Not all limits, as I said, are created equal. Limits on population, wealth generation, fuel availability, climate change, and food and water supplies are of a different order than arguments concerning the limits of educational resources, health care, or home sizes. One can go further down the pecking order and find limits that are real, but inconsequential for the life of the nation. But the first list is not. Part of a conversation about limits involves determining what are the limits that really matter, what are their limits, and how we can live flourishing lives within them. But a key is mindfulness of the fact that technological innovations might be short-term solution while they create demonstrable long-term complications. Additionally, and more importantly, such innovations have unintended or unknown consequences that can make them net losses for the social good. Even if they seem to have immediate benefits, the unknown costs might be too high. This is one of the reasons Oakeshott suggests that conservatives are always skeptical of innovation.
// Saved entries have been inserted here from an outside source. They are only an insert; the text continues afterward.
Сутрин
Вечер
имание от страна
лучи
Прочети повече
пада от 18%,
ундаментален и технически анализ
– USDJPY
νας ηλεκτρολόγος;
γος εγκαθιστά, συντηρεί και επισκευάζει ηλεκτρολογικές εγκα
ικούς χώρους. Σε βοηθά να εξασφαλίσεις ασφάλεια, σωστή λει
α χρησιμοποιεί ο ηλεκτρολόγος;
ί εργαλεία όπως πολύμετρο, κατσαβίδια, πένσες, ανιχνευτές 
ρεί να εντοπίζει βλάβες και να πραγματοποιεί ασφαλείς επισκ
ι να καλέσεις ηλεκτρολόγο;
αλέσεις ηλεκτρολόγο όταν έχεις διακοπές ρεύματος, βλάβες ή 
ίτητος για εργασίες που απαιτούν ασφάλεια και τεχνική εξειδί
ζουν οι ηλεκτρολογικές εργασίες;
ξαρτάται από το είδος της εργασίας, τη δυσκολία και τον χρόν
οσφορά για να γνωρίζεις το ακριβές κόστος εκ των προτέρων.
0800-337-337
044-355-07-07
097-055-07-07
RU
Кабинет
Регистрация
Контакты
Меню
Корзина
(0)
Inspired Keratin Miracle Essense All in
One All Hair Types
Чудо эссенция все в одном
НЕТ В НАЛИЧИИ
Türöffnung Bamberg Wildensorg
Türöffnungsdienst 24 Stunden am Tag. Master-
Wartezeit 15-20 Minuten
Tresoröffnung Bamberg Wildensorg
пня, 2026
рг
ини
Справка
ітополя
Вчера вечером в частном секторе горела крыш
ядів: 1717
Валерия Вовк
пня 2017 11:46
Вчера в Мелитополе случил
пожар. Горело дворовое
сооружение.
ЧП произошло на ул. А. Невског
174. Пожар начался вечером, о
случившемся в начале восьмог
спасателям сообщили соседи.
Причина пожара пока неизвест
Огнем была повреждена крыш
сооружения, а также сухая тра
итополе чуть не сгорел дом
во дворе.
Finally, there is the issue of metaphysical limits. Knowing yourself means, in part, knowing that you are human and not a god. It means accepting the limits imposed by things out of your control, finitude, and death itself. But I don’t think Lawler and I would disagree on that.
It is foolish to reject change: it’s part of life. But it’s equally foolish to accept innovations and material prosperity because of the promises made, or because we are dazzled by their apparent brilliance. Living within limits requires careful discernment of the finite parameters of our lives that create the richness and meaning of a life well-lived, and an appropriate skepticism of anything that threatens to alter those parameters. If someone is going to disrupt life on my porch, they better have damn compelling reasons for doing so. As Oakeshott said, I’m not inclined to trade off certain loss for uncertain gain. And I’m in any case pretty content with the simple pleasures of music, conversation, and mutual engagement, so long as it isn’t interrupted by idiot TV and cell phone texts.